**Task data**
▬▬▬▬▬▬▬▬▬▬

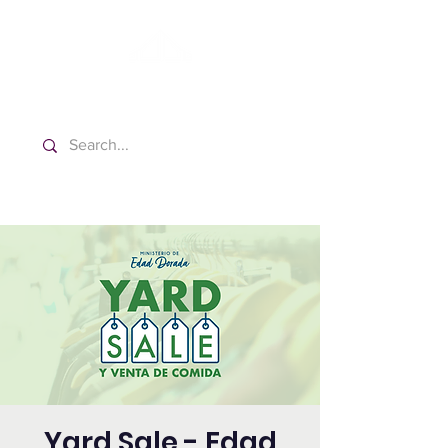
Washington Español Bilingüe
Iglesia Adventista del Séptimo Día
Yard Sale - Edad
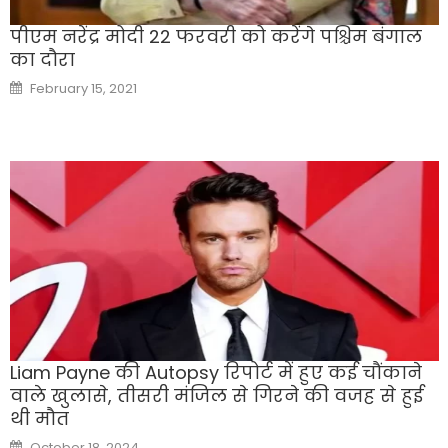
पीएम नरेंद्र मोदी 22 फरवरी को करेंगे पश्चिम बंगाल
का दौरा
Posted
February 15, 2021
on
Liam Payne की Autopsy रिपोर्ट में हुए कई चौंकाने
वाले खुलासे, तीसरी मंजिल से गिरने की वजह से हुई
थी मौत
Posted
October 18, 2024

▬▬▬▬▬▬▬▬▬▬

**Problem**
Could you print the data exactly as it appears and keep the pictures out?

**Answer box**
Washington Español Bilingüe
Iglesia Adventista del Séptimo Día
Yard Sale - Edad
पीएम नरेंद्र मोदी 22 फरवरी को करेंगे पश्चिम बंगाल
का दौरा
Posted
February 15, 2021
on
Liam Payne की Autopsy रिपोर्ट में हुए कई चौंकाने
वाले खुलासे, तीसरी मंजिल से गिरने की वजह से हुई
थी मौत
Posted
October 18, 2024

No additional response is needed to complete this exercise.